Je ne spoilerai pas les événements de l’intrigue et leur mise en lumière, mais sachez que les décors sont réellement impressionnants et les costumes et le maquillage des plus réussis. L’ambiance est inquiétante, creepy à souhait, on est à la fois plongé dans l’humidité frigorifiante d’une petite auberge puant l’ail perdue en Transylvanie et dans la majesté lugubre du château de cet ersatz de Dracula.
Clairement les défauts majeurs n’ont rien à voir avec la production française, excepté une traduction un peu plate et mot à mot avec des élisions mal amenées « T’as rien laissé du tout / Quand t’as fait s’éclipser mon cœur » est une phrase peu heureuse dans la bouche d’une Mina-like devant un comte vampire que je la vois mal tutoyer au premier abord.

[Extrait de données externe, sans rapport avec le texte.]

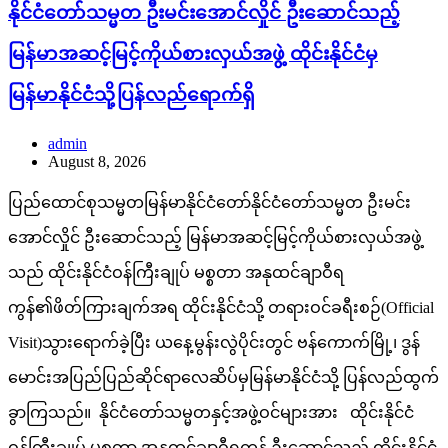
နိုင်ငံတော်သမ္မတ ဦးမင်းအောင်လှိုင် ဦးဆောင်သည့်
မြန်မာအဆင့်မြင့်ကိုယ်စားလှယ်အဖွဲ့ ထိုင်းနိုင်ငံမှ
မြန်မာနိုင်ငံသို့ပြန်လည်ရောက်ရှိ
admin
August 8, 2026
ပြည်ထောင်စုသမ္မတမြန်မာနိုင်ငံတော်နိုင်ငံတော်သမ္မတ ဦးမင်း
အောင်လှိုင် ဦးဆောင်သည့် မြန်မာအဆင့်မြင့်ကိုယ်စားလှယ်အဖွဲ့
သည် ထိုင်းနိုင်ငံဝန်ကြီးချုပ် မစ္စတာ အနုထင်ချာဝီရ
ကွန်၏ဖိတ်ကြားချက်အရ ထိုင်းနိုင်ငံသို့ တရားဝင်ခရီးစဉ်(Official
Visit)သွားရောက်ခဲ့ပြီး ယနေ့မွန်းလွဲပိုင်းတွင် ဗန်ကောက်မြို့၊ ဒွန်
မောင်းအပြည်ပြည်ဆိုင်ရာလေဆိပ်မှမြန်မာနိုင်ငံသို့ ပြန်လည်ထွက်
ခွာကြသည်။ နိုင်ငံတော်သမ္မတနှင့်အဖွဲ့ဝင်များအား ထိုင်းနိုင်ငံ
ဝန်ကြီးချုပ် မစ္စတာ အနုထင်ချာဝီရကွန် ဦးဆောင်သည့် ထိုင်းနိုင်ငံ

Il y a un gros problème d’équilibre entre les deux parties, la seconde étant clairement rock quand la première s’en tenait au plus grand classique des musicals alternant entre balades et hymnes. Tous les numéros artistiques sont regroupés dans la seconde partie où il ne se passe narrativement pas grand-chose jusqu’à l’apothéose de la fin… inexistante.
Mais le plus grand regret qu’on a en quittant la salle, c’est celui d’avoir la certitude d’avoir en tête Total Eclipse of the heart pendant au moins une semaine. Si l’ensemble des compo musicales ont été créées pour la pièce ou sensiblement modifiées, le thème du comte et de Sarah est purement et simplement la chanson de Bonnie Tyler. Et ce thème revient toutes les deux chansons. Un massacre.

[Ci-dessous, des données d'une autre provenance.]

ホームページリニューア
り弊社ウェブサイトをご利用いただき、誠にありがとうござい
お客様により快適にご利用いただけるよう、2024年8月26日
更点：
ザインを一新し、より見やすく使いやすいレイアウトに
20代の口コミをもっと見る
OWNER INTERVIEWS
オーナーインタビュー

D’autres morceaux comme Le Grand air, restent en tête et remplissent à merveille leur rôle de thème récurrent mais Total Eclipse of the heart casse toute la tension dramatique, surtout avec cette traduction infernale.
Dans l’ensemble donc : du très positif, mais il faut y aller avec l’esprit ouvert, ne pas être à l’affût de la moindre incohérence. Cela fera plaisir aux amateurs de comédies musicales « à l’ancienne » comme aux néophytes, c’est un très bon divertissement. Les codes du vampirisme y sont très bien réutilisés, avec intelligence et humour, on y va pour la figure loufoque du vampire du film original et moins pour le côté dramatique repiqué au Phantom et consorts.
Toutes les photos sont copyright © VBW Brinkhoff/Mögenburg
Erratum : modification le 06/11/2014 d’une mention erronée concernant le doublage du rôle du Fantôme de l’opéra.
Bonjour Heights,
J’ai lu votre article avec intérêt mais dans la mesure où je m’intéresse à la carrière de Dumè, je souhaiterais obtenir des précisions complémentaires sur la « phrase assassine » ci-après :
D’abord, on a échappé au pire :
Soyons cash ! Vous n’avez pas aimé Robin des Bois (« machine de guerre commerciale ») où Dumè jouait le rôle du Shérif, vous n’aimez manifestement pas Dumè, etc. (Je peux, bien entendu, le concevoir). Mais c’est l’emploi du mot « revirement » (et non « changement ») qui me surprend et m’interpelle !
Qu’entendez-vous par là ?
Sauf erreur de ma part, vous semblez sous-entendre que Roman Polanski, qui pourtant avait lui-même sélectionné Dumè pour le rôle principal, a changé d’avis et finalement préféré Stéphane Métro ? Y a-t-il eu des éléments, désaccords qui ont été tenus secrets ? Car, d’après ce que Dumè et son entourage ont déclaré, ce sont purement et simplement ses problèmes de santé (hernie discale) qui l’ont amené à renoncer lui-même au rôle…
Je vous remercie par avance d’une réponse claire, argumentée et – ça va de soi – fondée sur des preuves et non des présomptions.
Cordialement,
Jean-Michel
Bonjour,
C’est la première fois que j’entends parler de cette théorie, la raison officielle invoquée pour le changement de casting est bien une blessure.